I think it's sometimes difficult for writers to know when to throttle back, especially when asked to talk about their projects. Seriously, just ask my girlfriend. If I'm working on a new story, the second she walks in the door I'll talk about it for 20 minutes nonstop.
But keep in mind, these publishers (especially the big ones) probably get hundreds of submissions a month. And they more than likely have to read through a lot of crappy proposals and boring ideas to find the gems. So I always feel by keeping your proposal simple and concise - leaving out ANY unnecessary details and frivolous language - and just focusing on getting the information across as plainly and painlessly as possible, it can only help you STAND OUT from the pack of other people writing mini-novels about their comics. I'm sure a well-written 2 page proposal (or 1 page, if you can pull it off) is just as good (if not better) than a 6 page proposal filled with clunky, boring sentences and superflousus details.

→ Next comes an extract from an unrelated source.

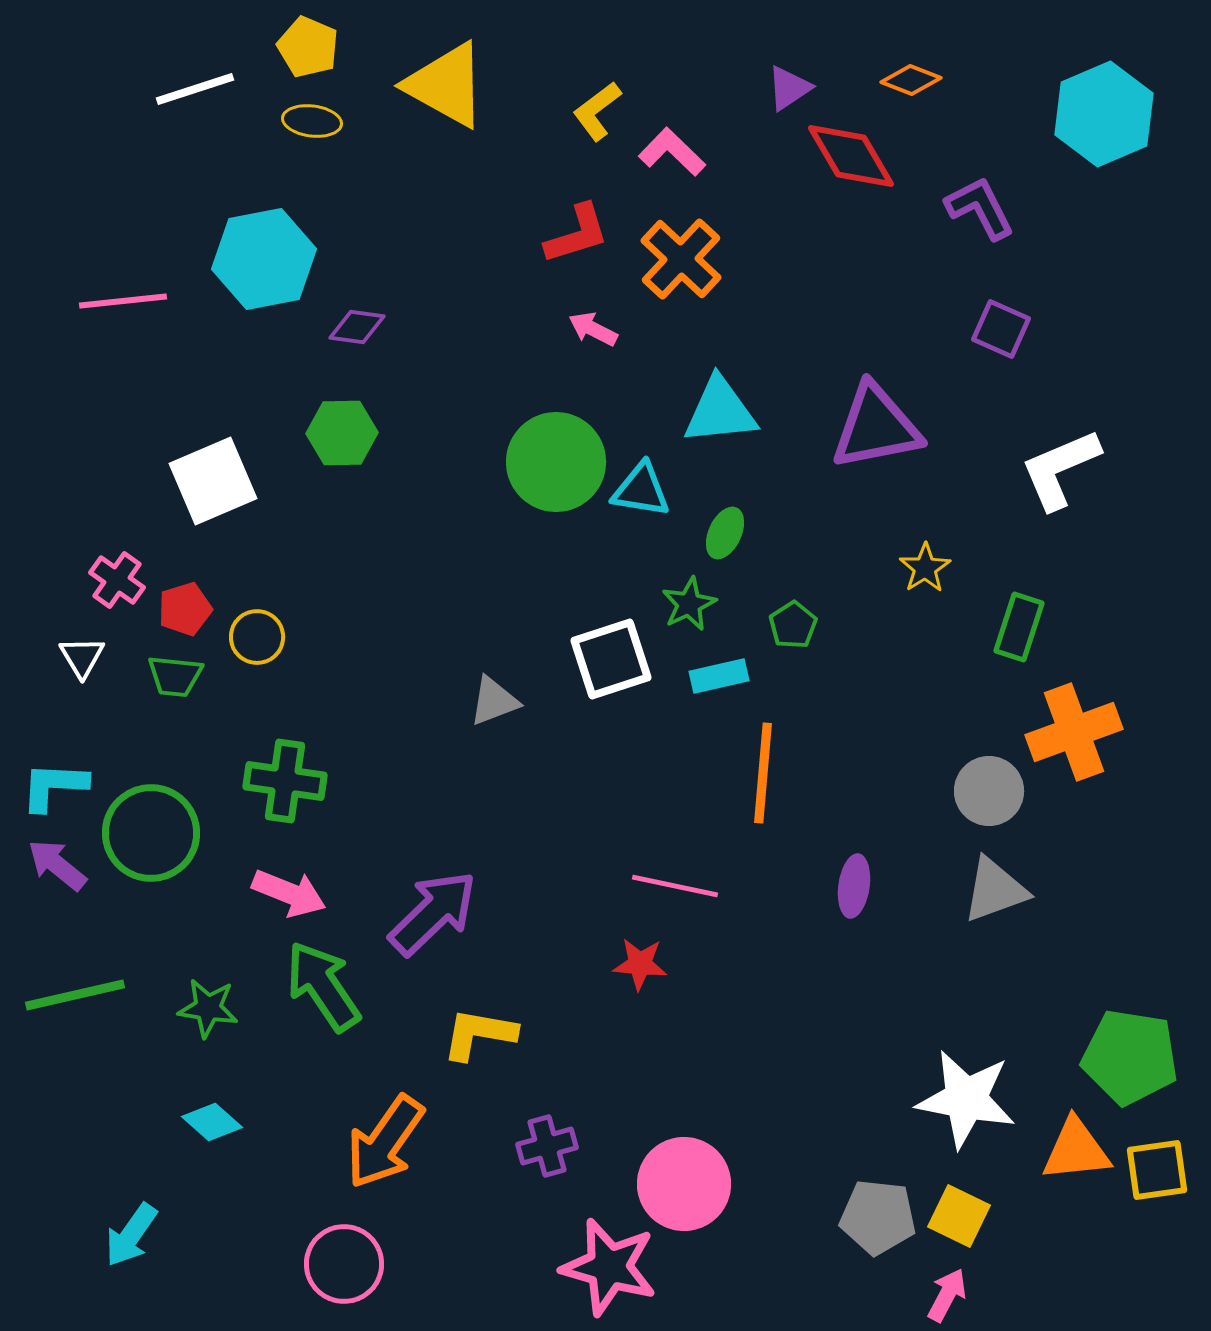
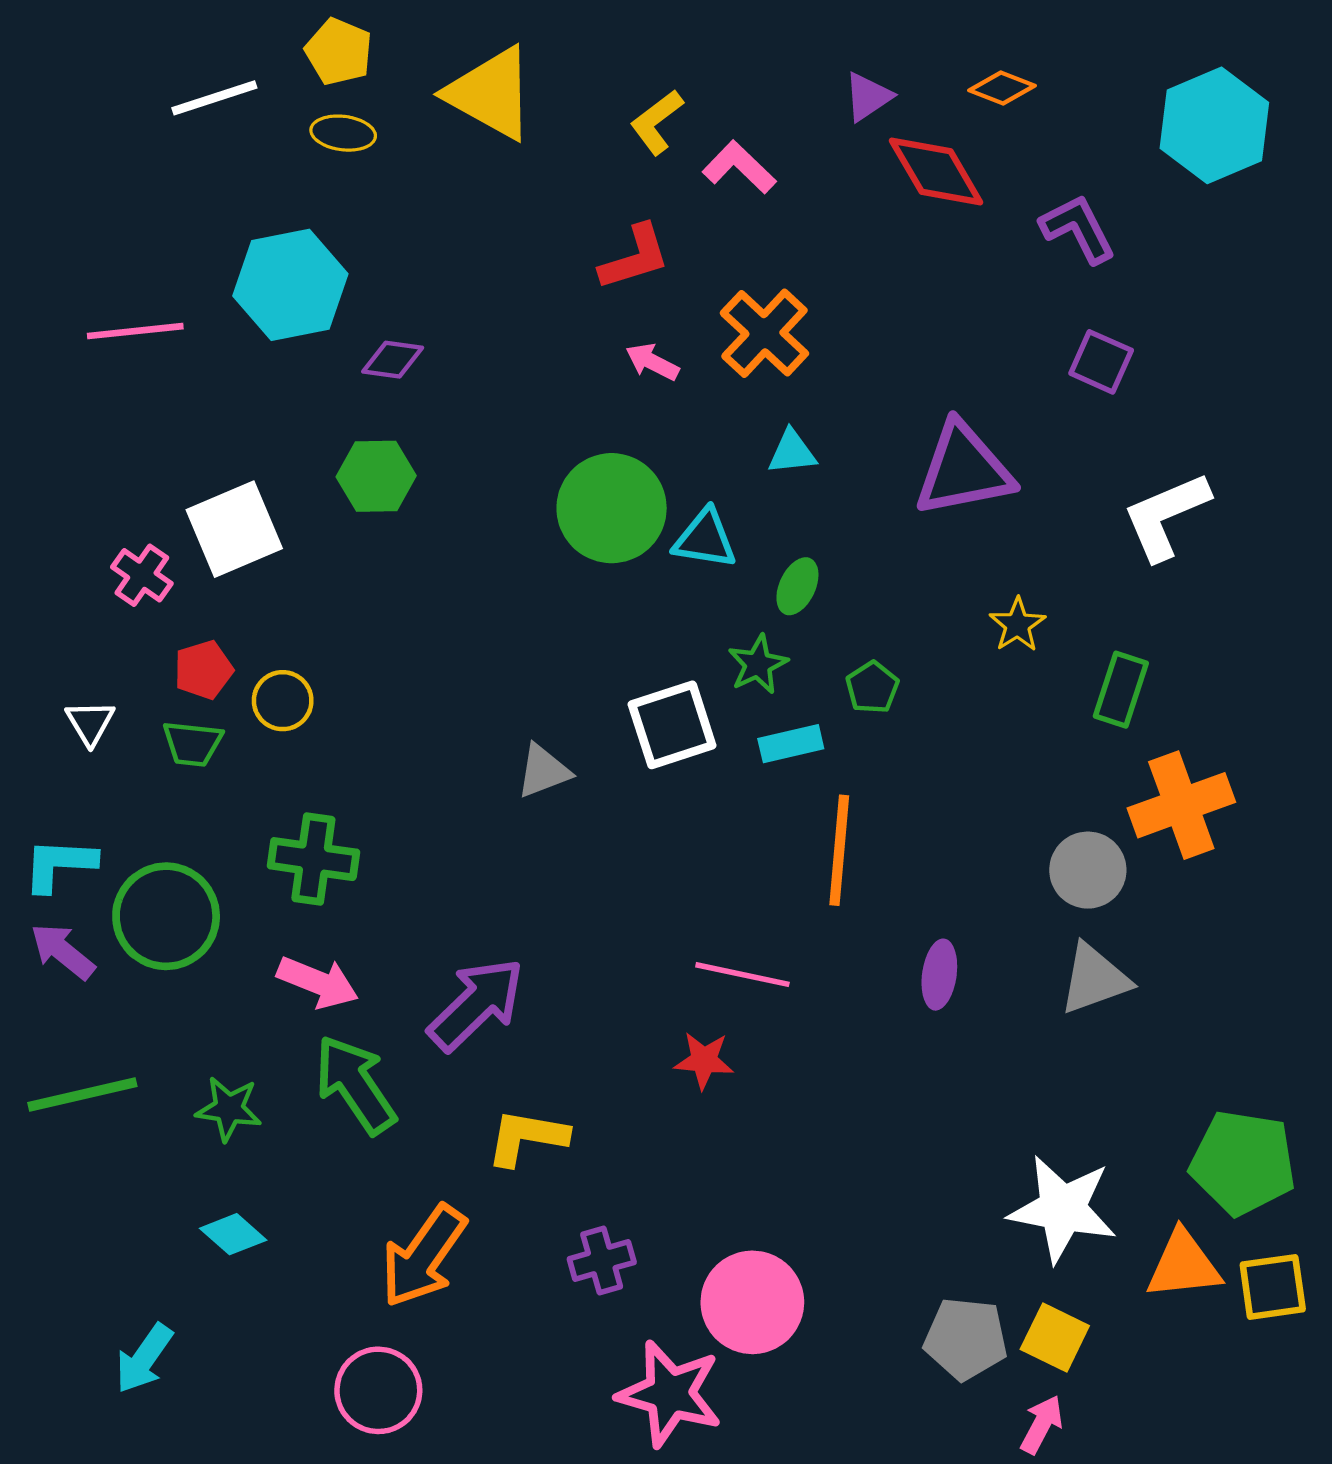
orange cross: (681, 259) -> (764, 333), moved
cyan triangle: (720, 411) -> (792, 452), size x0.6
pink cross: (117, 580) -> (142, 575), moved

Instead of describing the plot page by page, perhaps it'd be better to go scene by scene, and even then, try and cut it down to one to two sentences a scene. Like: SUPERMAN IS IN A RESTAURANT WITH LOIS LANE. THEY ARE ARGUING BECAUSE HIS SUPERPOWERED FARTS KEEP KILLING HER PET CATS. UPSET, SHE LEAVES BEFORE THEIR SALADS ARE EVEN SERVED.
See, now if that were in a comic book, that scene could last for 3 or 4 pages.
Maybe you can post part of your proposal up and we can try and edit it down. Or don't. Whatever.